Inflation is every where, but not in food or agriculture because the sector does not have selling power.

There is ongoing debate as to whether the biggest barrier to post-Covid-19 economic recovery is the new variant or variants, that effectively mean an ever elongating pandemic.

Or from some quarters, the threat of significant price inflation caused by a combination of delayed or truncated consumer spending and supply chain impacts of Covid-19 lockdowns.

It is interesting to read recent analyses and reviews of the Irish economy performance and forecast into 2022, not least in the context of the price inflation issue.

Inflation in sectors

One sector of the Irish economy that has been given huge plaudits is the pharmaceutical sector, which has definitely thrived under the challenges of developing the Covid-19 vaccine and the general increase in demand in the health care sector.

Without wishing to rain on anybody’s parade, I would suggest that while growth in Irish pharma is great in terms of traditional (but hugely overstated) Ireland gross domestic product (GDP) impacts, it is the sector’s spending in Ireland, on people, raw materials and services, that truly defines its actual impact on the Irish economy.

As the figures from the Department of Enterprise, Trade and Employment’s ‘Annual Survey of Irish Economy Expenditure’ show, expenditure by the pharma sector in the Irish economy is running at just over €3.5 billion euro/annum, or just 20% of the expenditure figure of over €16 billion annually by the agri-food and drink sector.

To labour the point here yet again – for every euro turnover in the pharma sector, the Irish economy gets 10cent.

Whereas for the agri sector, a euro turnover is matched by a euro spend in the Irish economy.

Inflation

A key ‘strength’ of the pharma sector is its mandated and protected pricing arrangements, so yes, while investment in new drugs and vaccines is hugely expensive, there is a mandated cost recovery mechanism by and large.

Unlike in the food and grocery sector where resale price maintenance is illegal, pharma companies can set the price of their products.

Good for them, and looking across the economy its hard not to conclude that the agri sector is about the only major business that doesn’t have selling power.

Energy providers and smartphone / I.T companies provide other examples of consumer markets where prices are not only set by producers, but there is no below-cost selling and, there are no own label copycat products.

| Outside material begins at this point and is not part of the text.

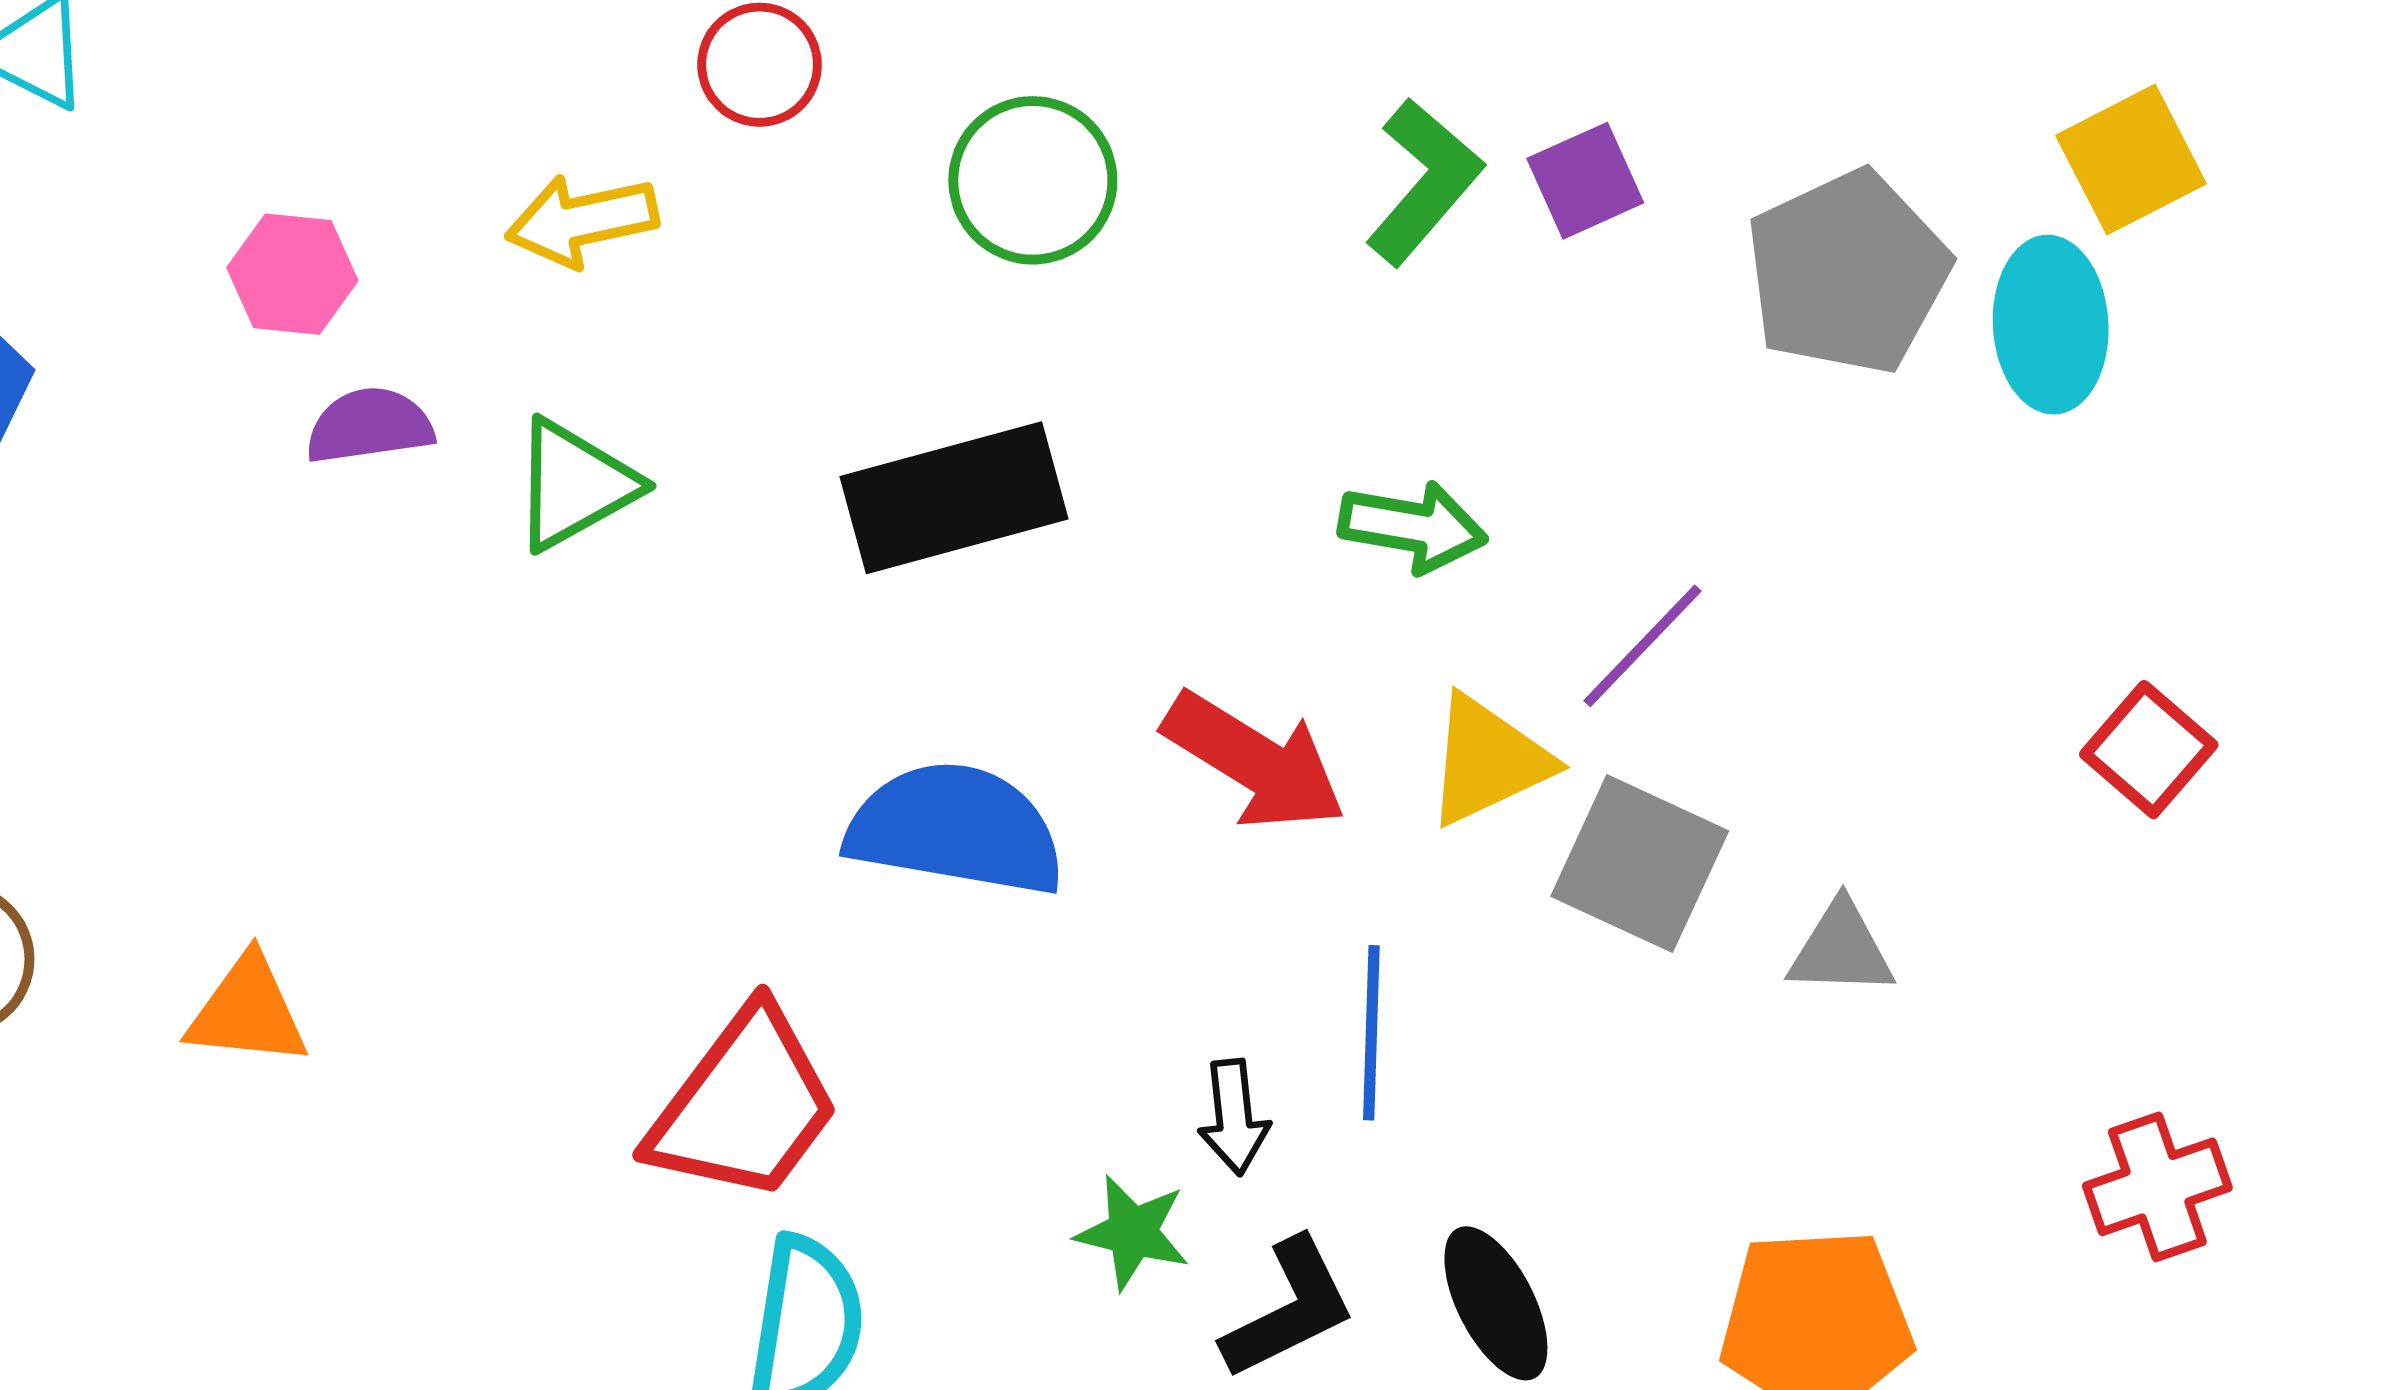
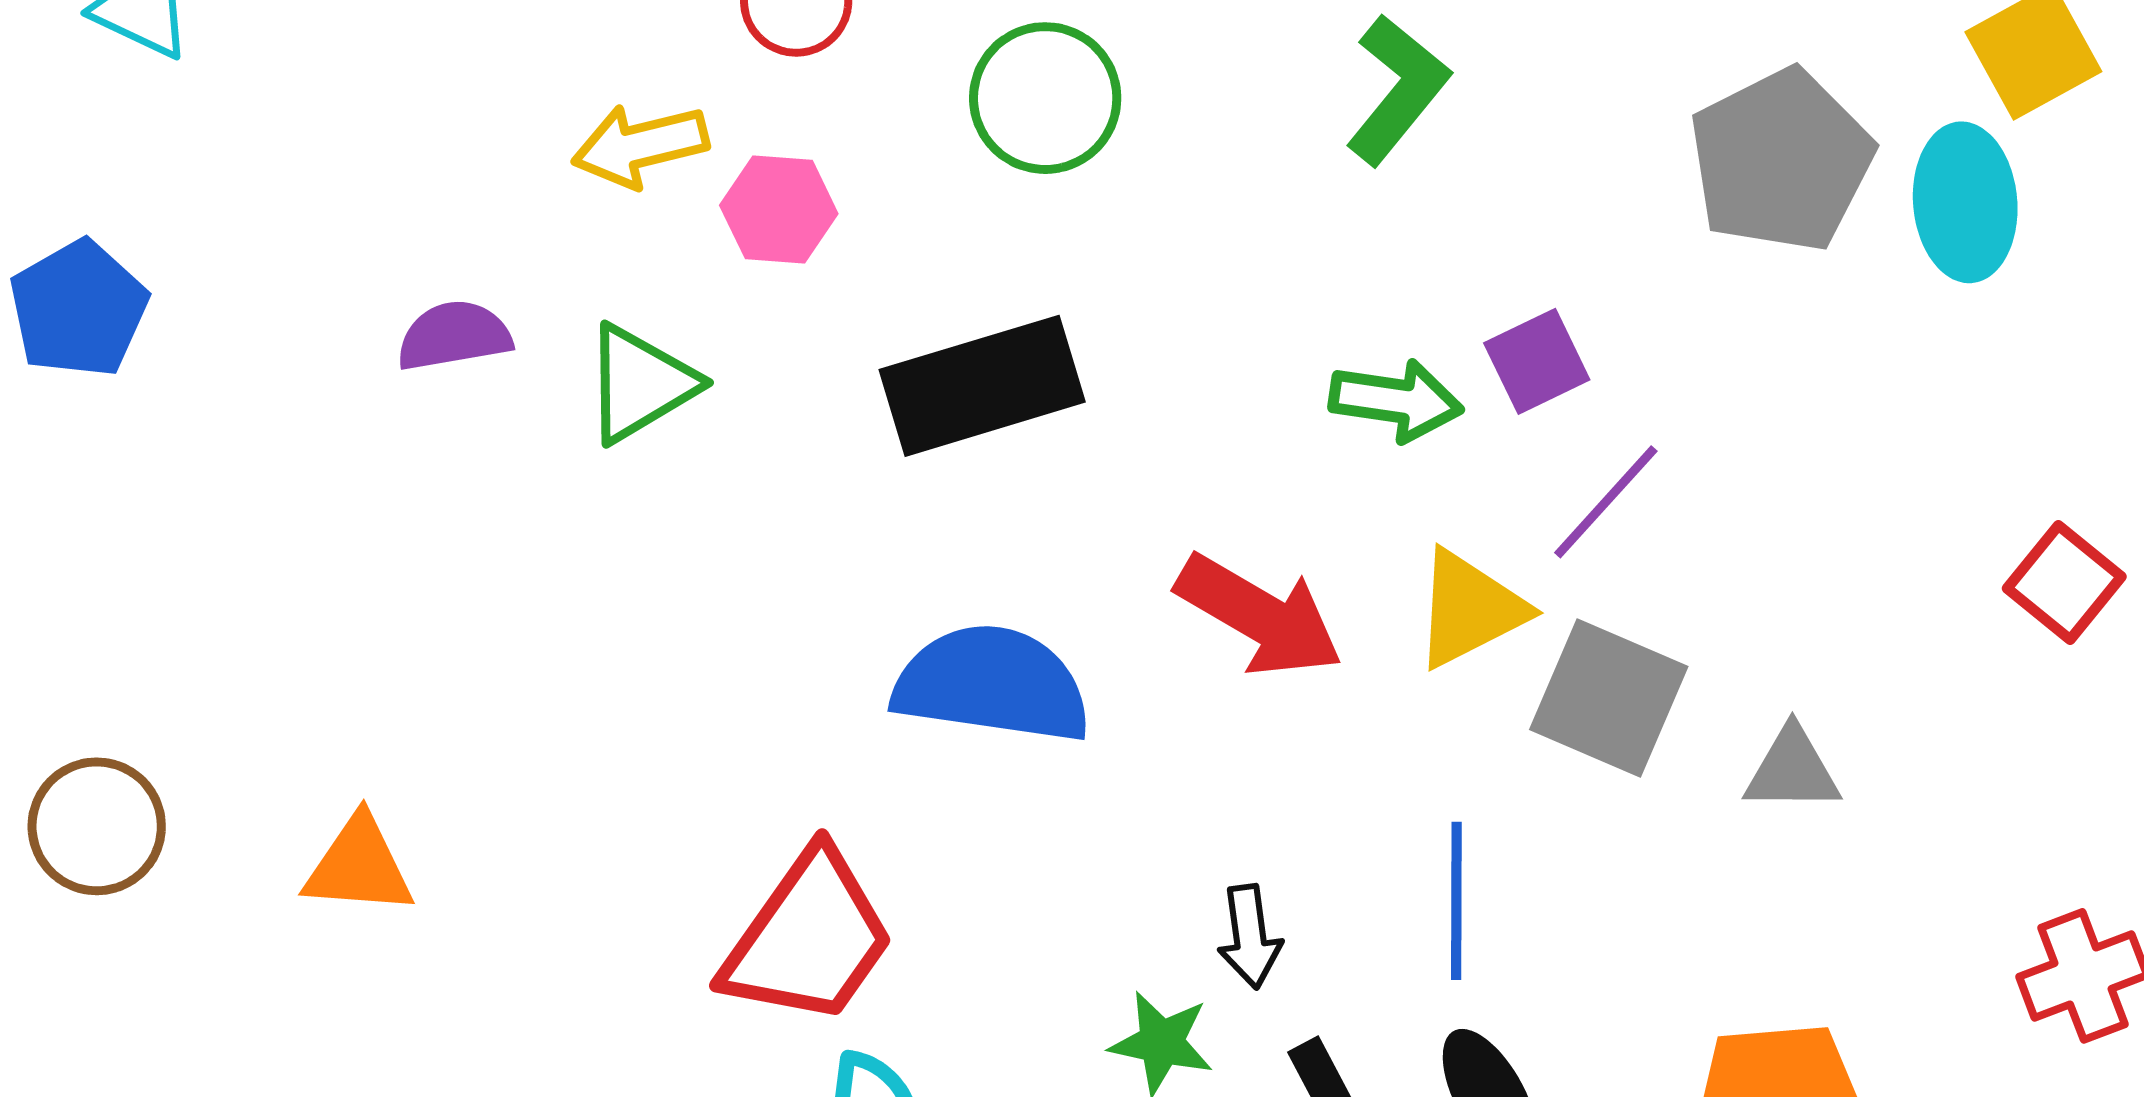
purple square: (1585, 181) -> (1537, 361), moved
pink hexagon: (292, 274) -> (779, 210), moved
blue line: (1371, 1033) -> (1456, 901), moved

In contrast to the economic reality of business sectors where price/cost recovery is supported through a combination of monopoly power or government mandated pricing, inflation, or even basic cost recovery, is not really happening in food pricing in any meaningful way.

As the tables and charts from the Central Statistics Office (CSO) below show, in effect, cost recovery in the agri food and drink sector hasn’t been a factor for the last six or seven years.

November 2021 CSO :

Data: CSO Ireland

As per the latest November CSO figures, while prices in general year-on-year have increased by 5.3%, prices of food and non-alcoholic beverages have increased by only 0.6%.

Data source: CSO Ireland

The CSO analysis further states that “prices on average, as measured by the CPI, were 5.3% higher in November compared with November 2020. This is the largest annual change in prices since June 2001 (+5.3%)”. 

Food pricing

In contrast to the very significant yearly increases in the economy as  a whole, the table below shows that food prices in 2021 have increased by only 0.6% year-on-year and are effectively running at only 95% of the 2016 level i.e., there has been 4.6 % fall in food prices since 2016.

Data source: CSO Ireland

There is something fundamentally wrong here.

While the EU Commission, and even national governments, may take consolation from the fact that food prices are ‘under control’, this mismatch between a high cost, highly regulated food production system across the EU, and never-ending lower and lower prices, cannot continue.

It is chronically unsustainable. Dominant buying power is driving this constant cost squeeze, whether by multinational grocery discounters or large-scale dominant supermarkets.

Across the EU, as in Ireland, three to five companies account for 80% of the grocery market.

Effectively no food supplier can sustain a viable business if they are not selling product to one or more of the dominant suppliers in any market segment and this monopoly dominant buying power is hiding in plain sight.

Monopoly

The twin drivers of this destruction in food value are loss leading and own label substitution.

The constant onslaught of TV ads eulogising every day low prices and weekly reductions in grocery bills, is very explicitly demonstrating how, in a multibuy scenario which is unique to grocery shopping, fresh food categories like liquid milk, cheese and meats, fruit and vegetables, are being priced at low or no margin to the supplier.

This is to encourage retail footfall, which ensures that the retailer/discounter recovers margin on non value items. With the food supplier stuck in a chronic below cost pricing spiral.

Part of the new, much talked about, reality for farming and food production in 2022 must involve the construction of a 21st century sustainable food pricing model.